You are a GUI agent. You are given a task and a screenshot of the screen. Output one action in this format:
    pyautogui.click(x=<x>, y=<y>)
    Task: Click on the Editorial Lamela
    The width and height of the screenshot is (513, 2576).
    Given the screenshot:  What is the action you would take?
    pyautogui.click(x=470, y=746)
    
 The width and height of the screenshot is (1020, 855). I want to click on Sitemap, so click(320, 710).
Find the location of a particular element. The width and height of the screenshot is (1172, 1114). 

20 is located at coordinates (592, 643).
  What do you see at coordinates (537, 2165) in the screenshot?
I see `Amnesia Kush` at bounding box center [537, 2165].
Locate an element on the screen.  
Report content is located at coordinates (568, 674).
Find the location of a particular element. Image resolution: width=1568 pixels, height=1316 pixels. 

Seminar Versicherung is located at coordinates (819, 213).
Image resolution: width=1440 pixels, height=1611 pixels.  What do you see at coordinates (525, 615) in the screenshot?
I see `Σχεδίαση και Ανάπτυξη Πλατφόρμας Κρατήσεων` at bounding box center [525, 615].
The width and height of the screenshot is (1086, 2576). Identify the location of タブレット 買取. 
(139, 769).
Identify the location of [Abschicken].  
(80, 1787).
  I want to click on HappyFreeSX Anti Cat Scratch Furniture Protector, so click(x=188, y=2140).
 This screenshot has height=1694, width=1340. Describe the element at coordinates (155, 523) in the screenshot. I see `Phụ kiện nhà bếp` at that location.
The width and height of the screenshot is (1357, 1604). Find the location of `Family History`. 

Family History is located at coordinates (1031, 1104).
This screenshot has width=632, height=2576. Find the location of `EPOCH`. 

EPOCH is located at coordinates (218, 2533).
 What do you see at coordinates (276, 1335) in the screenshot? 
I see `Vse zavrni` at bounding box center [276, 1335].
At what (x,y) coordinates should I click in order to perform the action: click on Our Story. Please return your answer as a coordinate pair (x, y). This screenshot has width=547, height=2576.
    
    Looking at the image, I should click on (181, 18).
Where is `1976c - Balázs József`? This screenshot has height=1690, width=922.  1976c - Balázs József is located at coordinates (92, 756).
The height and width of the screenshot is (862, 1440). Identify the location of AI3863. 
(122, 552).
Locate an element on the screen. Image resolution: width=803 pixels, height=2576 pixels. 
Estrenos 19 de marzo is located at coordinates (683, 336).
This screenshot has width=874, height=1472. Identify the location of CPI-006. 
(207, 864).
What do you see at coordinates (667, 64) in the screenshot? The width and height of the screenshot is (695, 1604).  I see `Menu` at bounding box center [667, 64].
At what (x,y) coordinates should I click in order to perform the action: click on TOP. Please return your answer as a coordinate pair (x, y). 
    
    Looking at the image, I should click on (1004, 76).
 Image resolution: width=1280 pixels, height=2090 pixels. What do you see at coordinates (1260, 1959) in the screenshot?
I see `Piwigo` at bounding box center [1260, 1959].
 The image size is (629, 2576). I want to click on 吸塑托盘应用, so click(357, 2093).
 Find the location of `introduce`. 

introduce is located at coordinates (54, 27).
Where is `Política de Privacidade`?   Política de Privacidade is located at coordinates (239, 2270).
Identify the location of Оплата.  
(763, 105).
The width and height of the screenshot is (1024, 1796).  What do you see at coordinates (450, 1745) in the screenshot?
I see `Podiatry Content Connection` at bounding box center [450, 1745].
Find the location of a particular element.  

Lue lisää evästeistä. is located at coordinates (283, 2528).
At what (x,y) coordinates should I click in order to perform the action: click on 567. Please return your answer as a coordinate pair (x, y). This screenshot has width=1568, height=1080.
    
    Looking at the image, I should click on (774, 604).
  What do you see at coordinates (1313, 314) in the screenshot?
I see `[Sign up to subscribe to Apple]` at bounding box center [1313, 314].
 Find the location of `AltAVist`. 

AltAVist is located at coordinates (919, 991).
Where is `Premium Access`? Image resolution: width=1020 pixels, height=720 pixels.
____________
* [Work task]: A single number is required: the count of lines in the listing that contain the string "Where".

* [Reply]: 3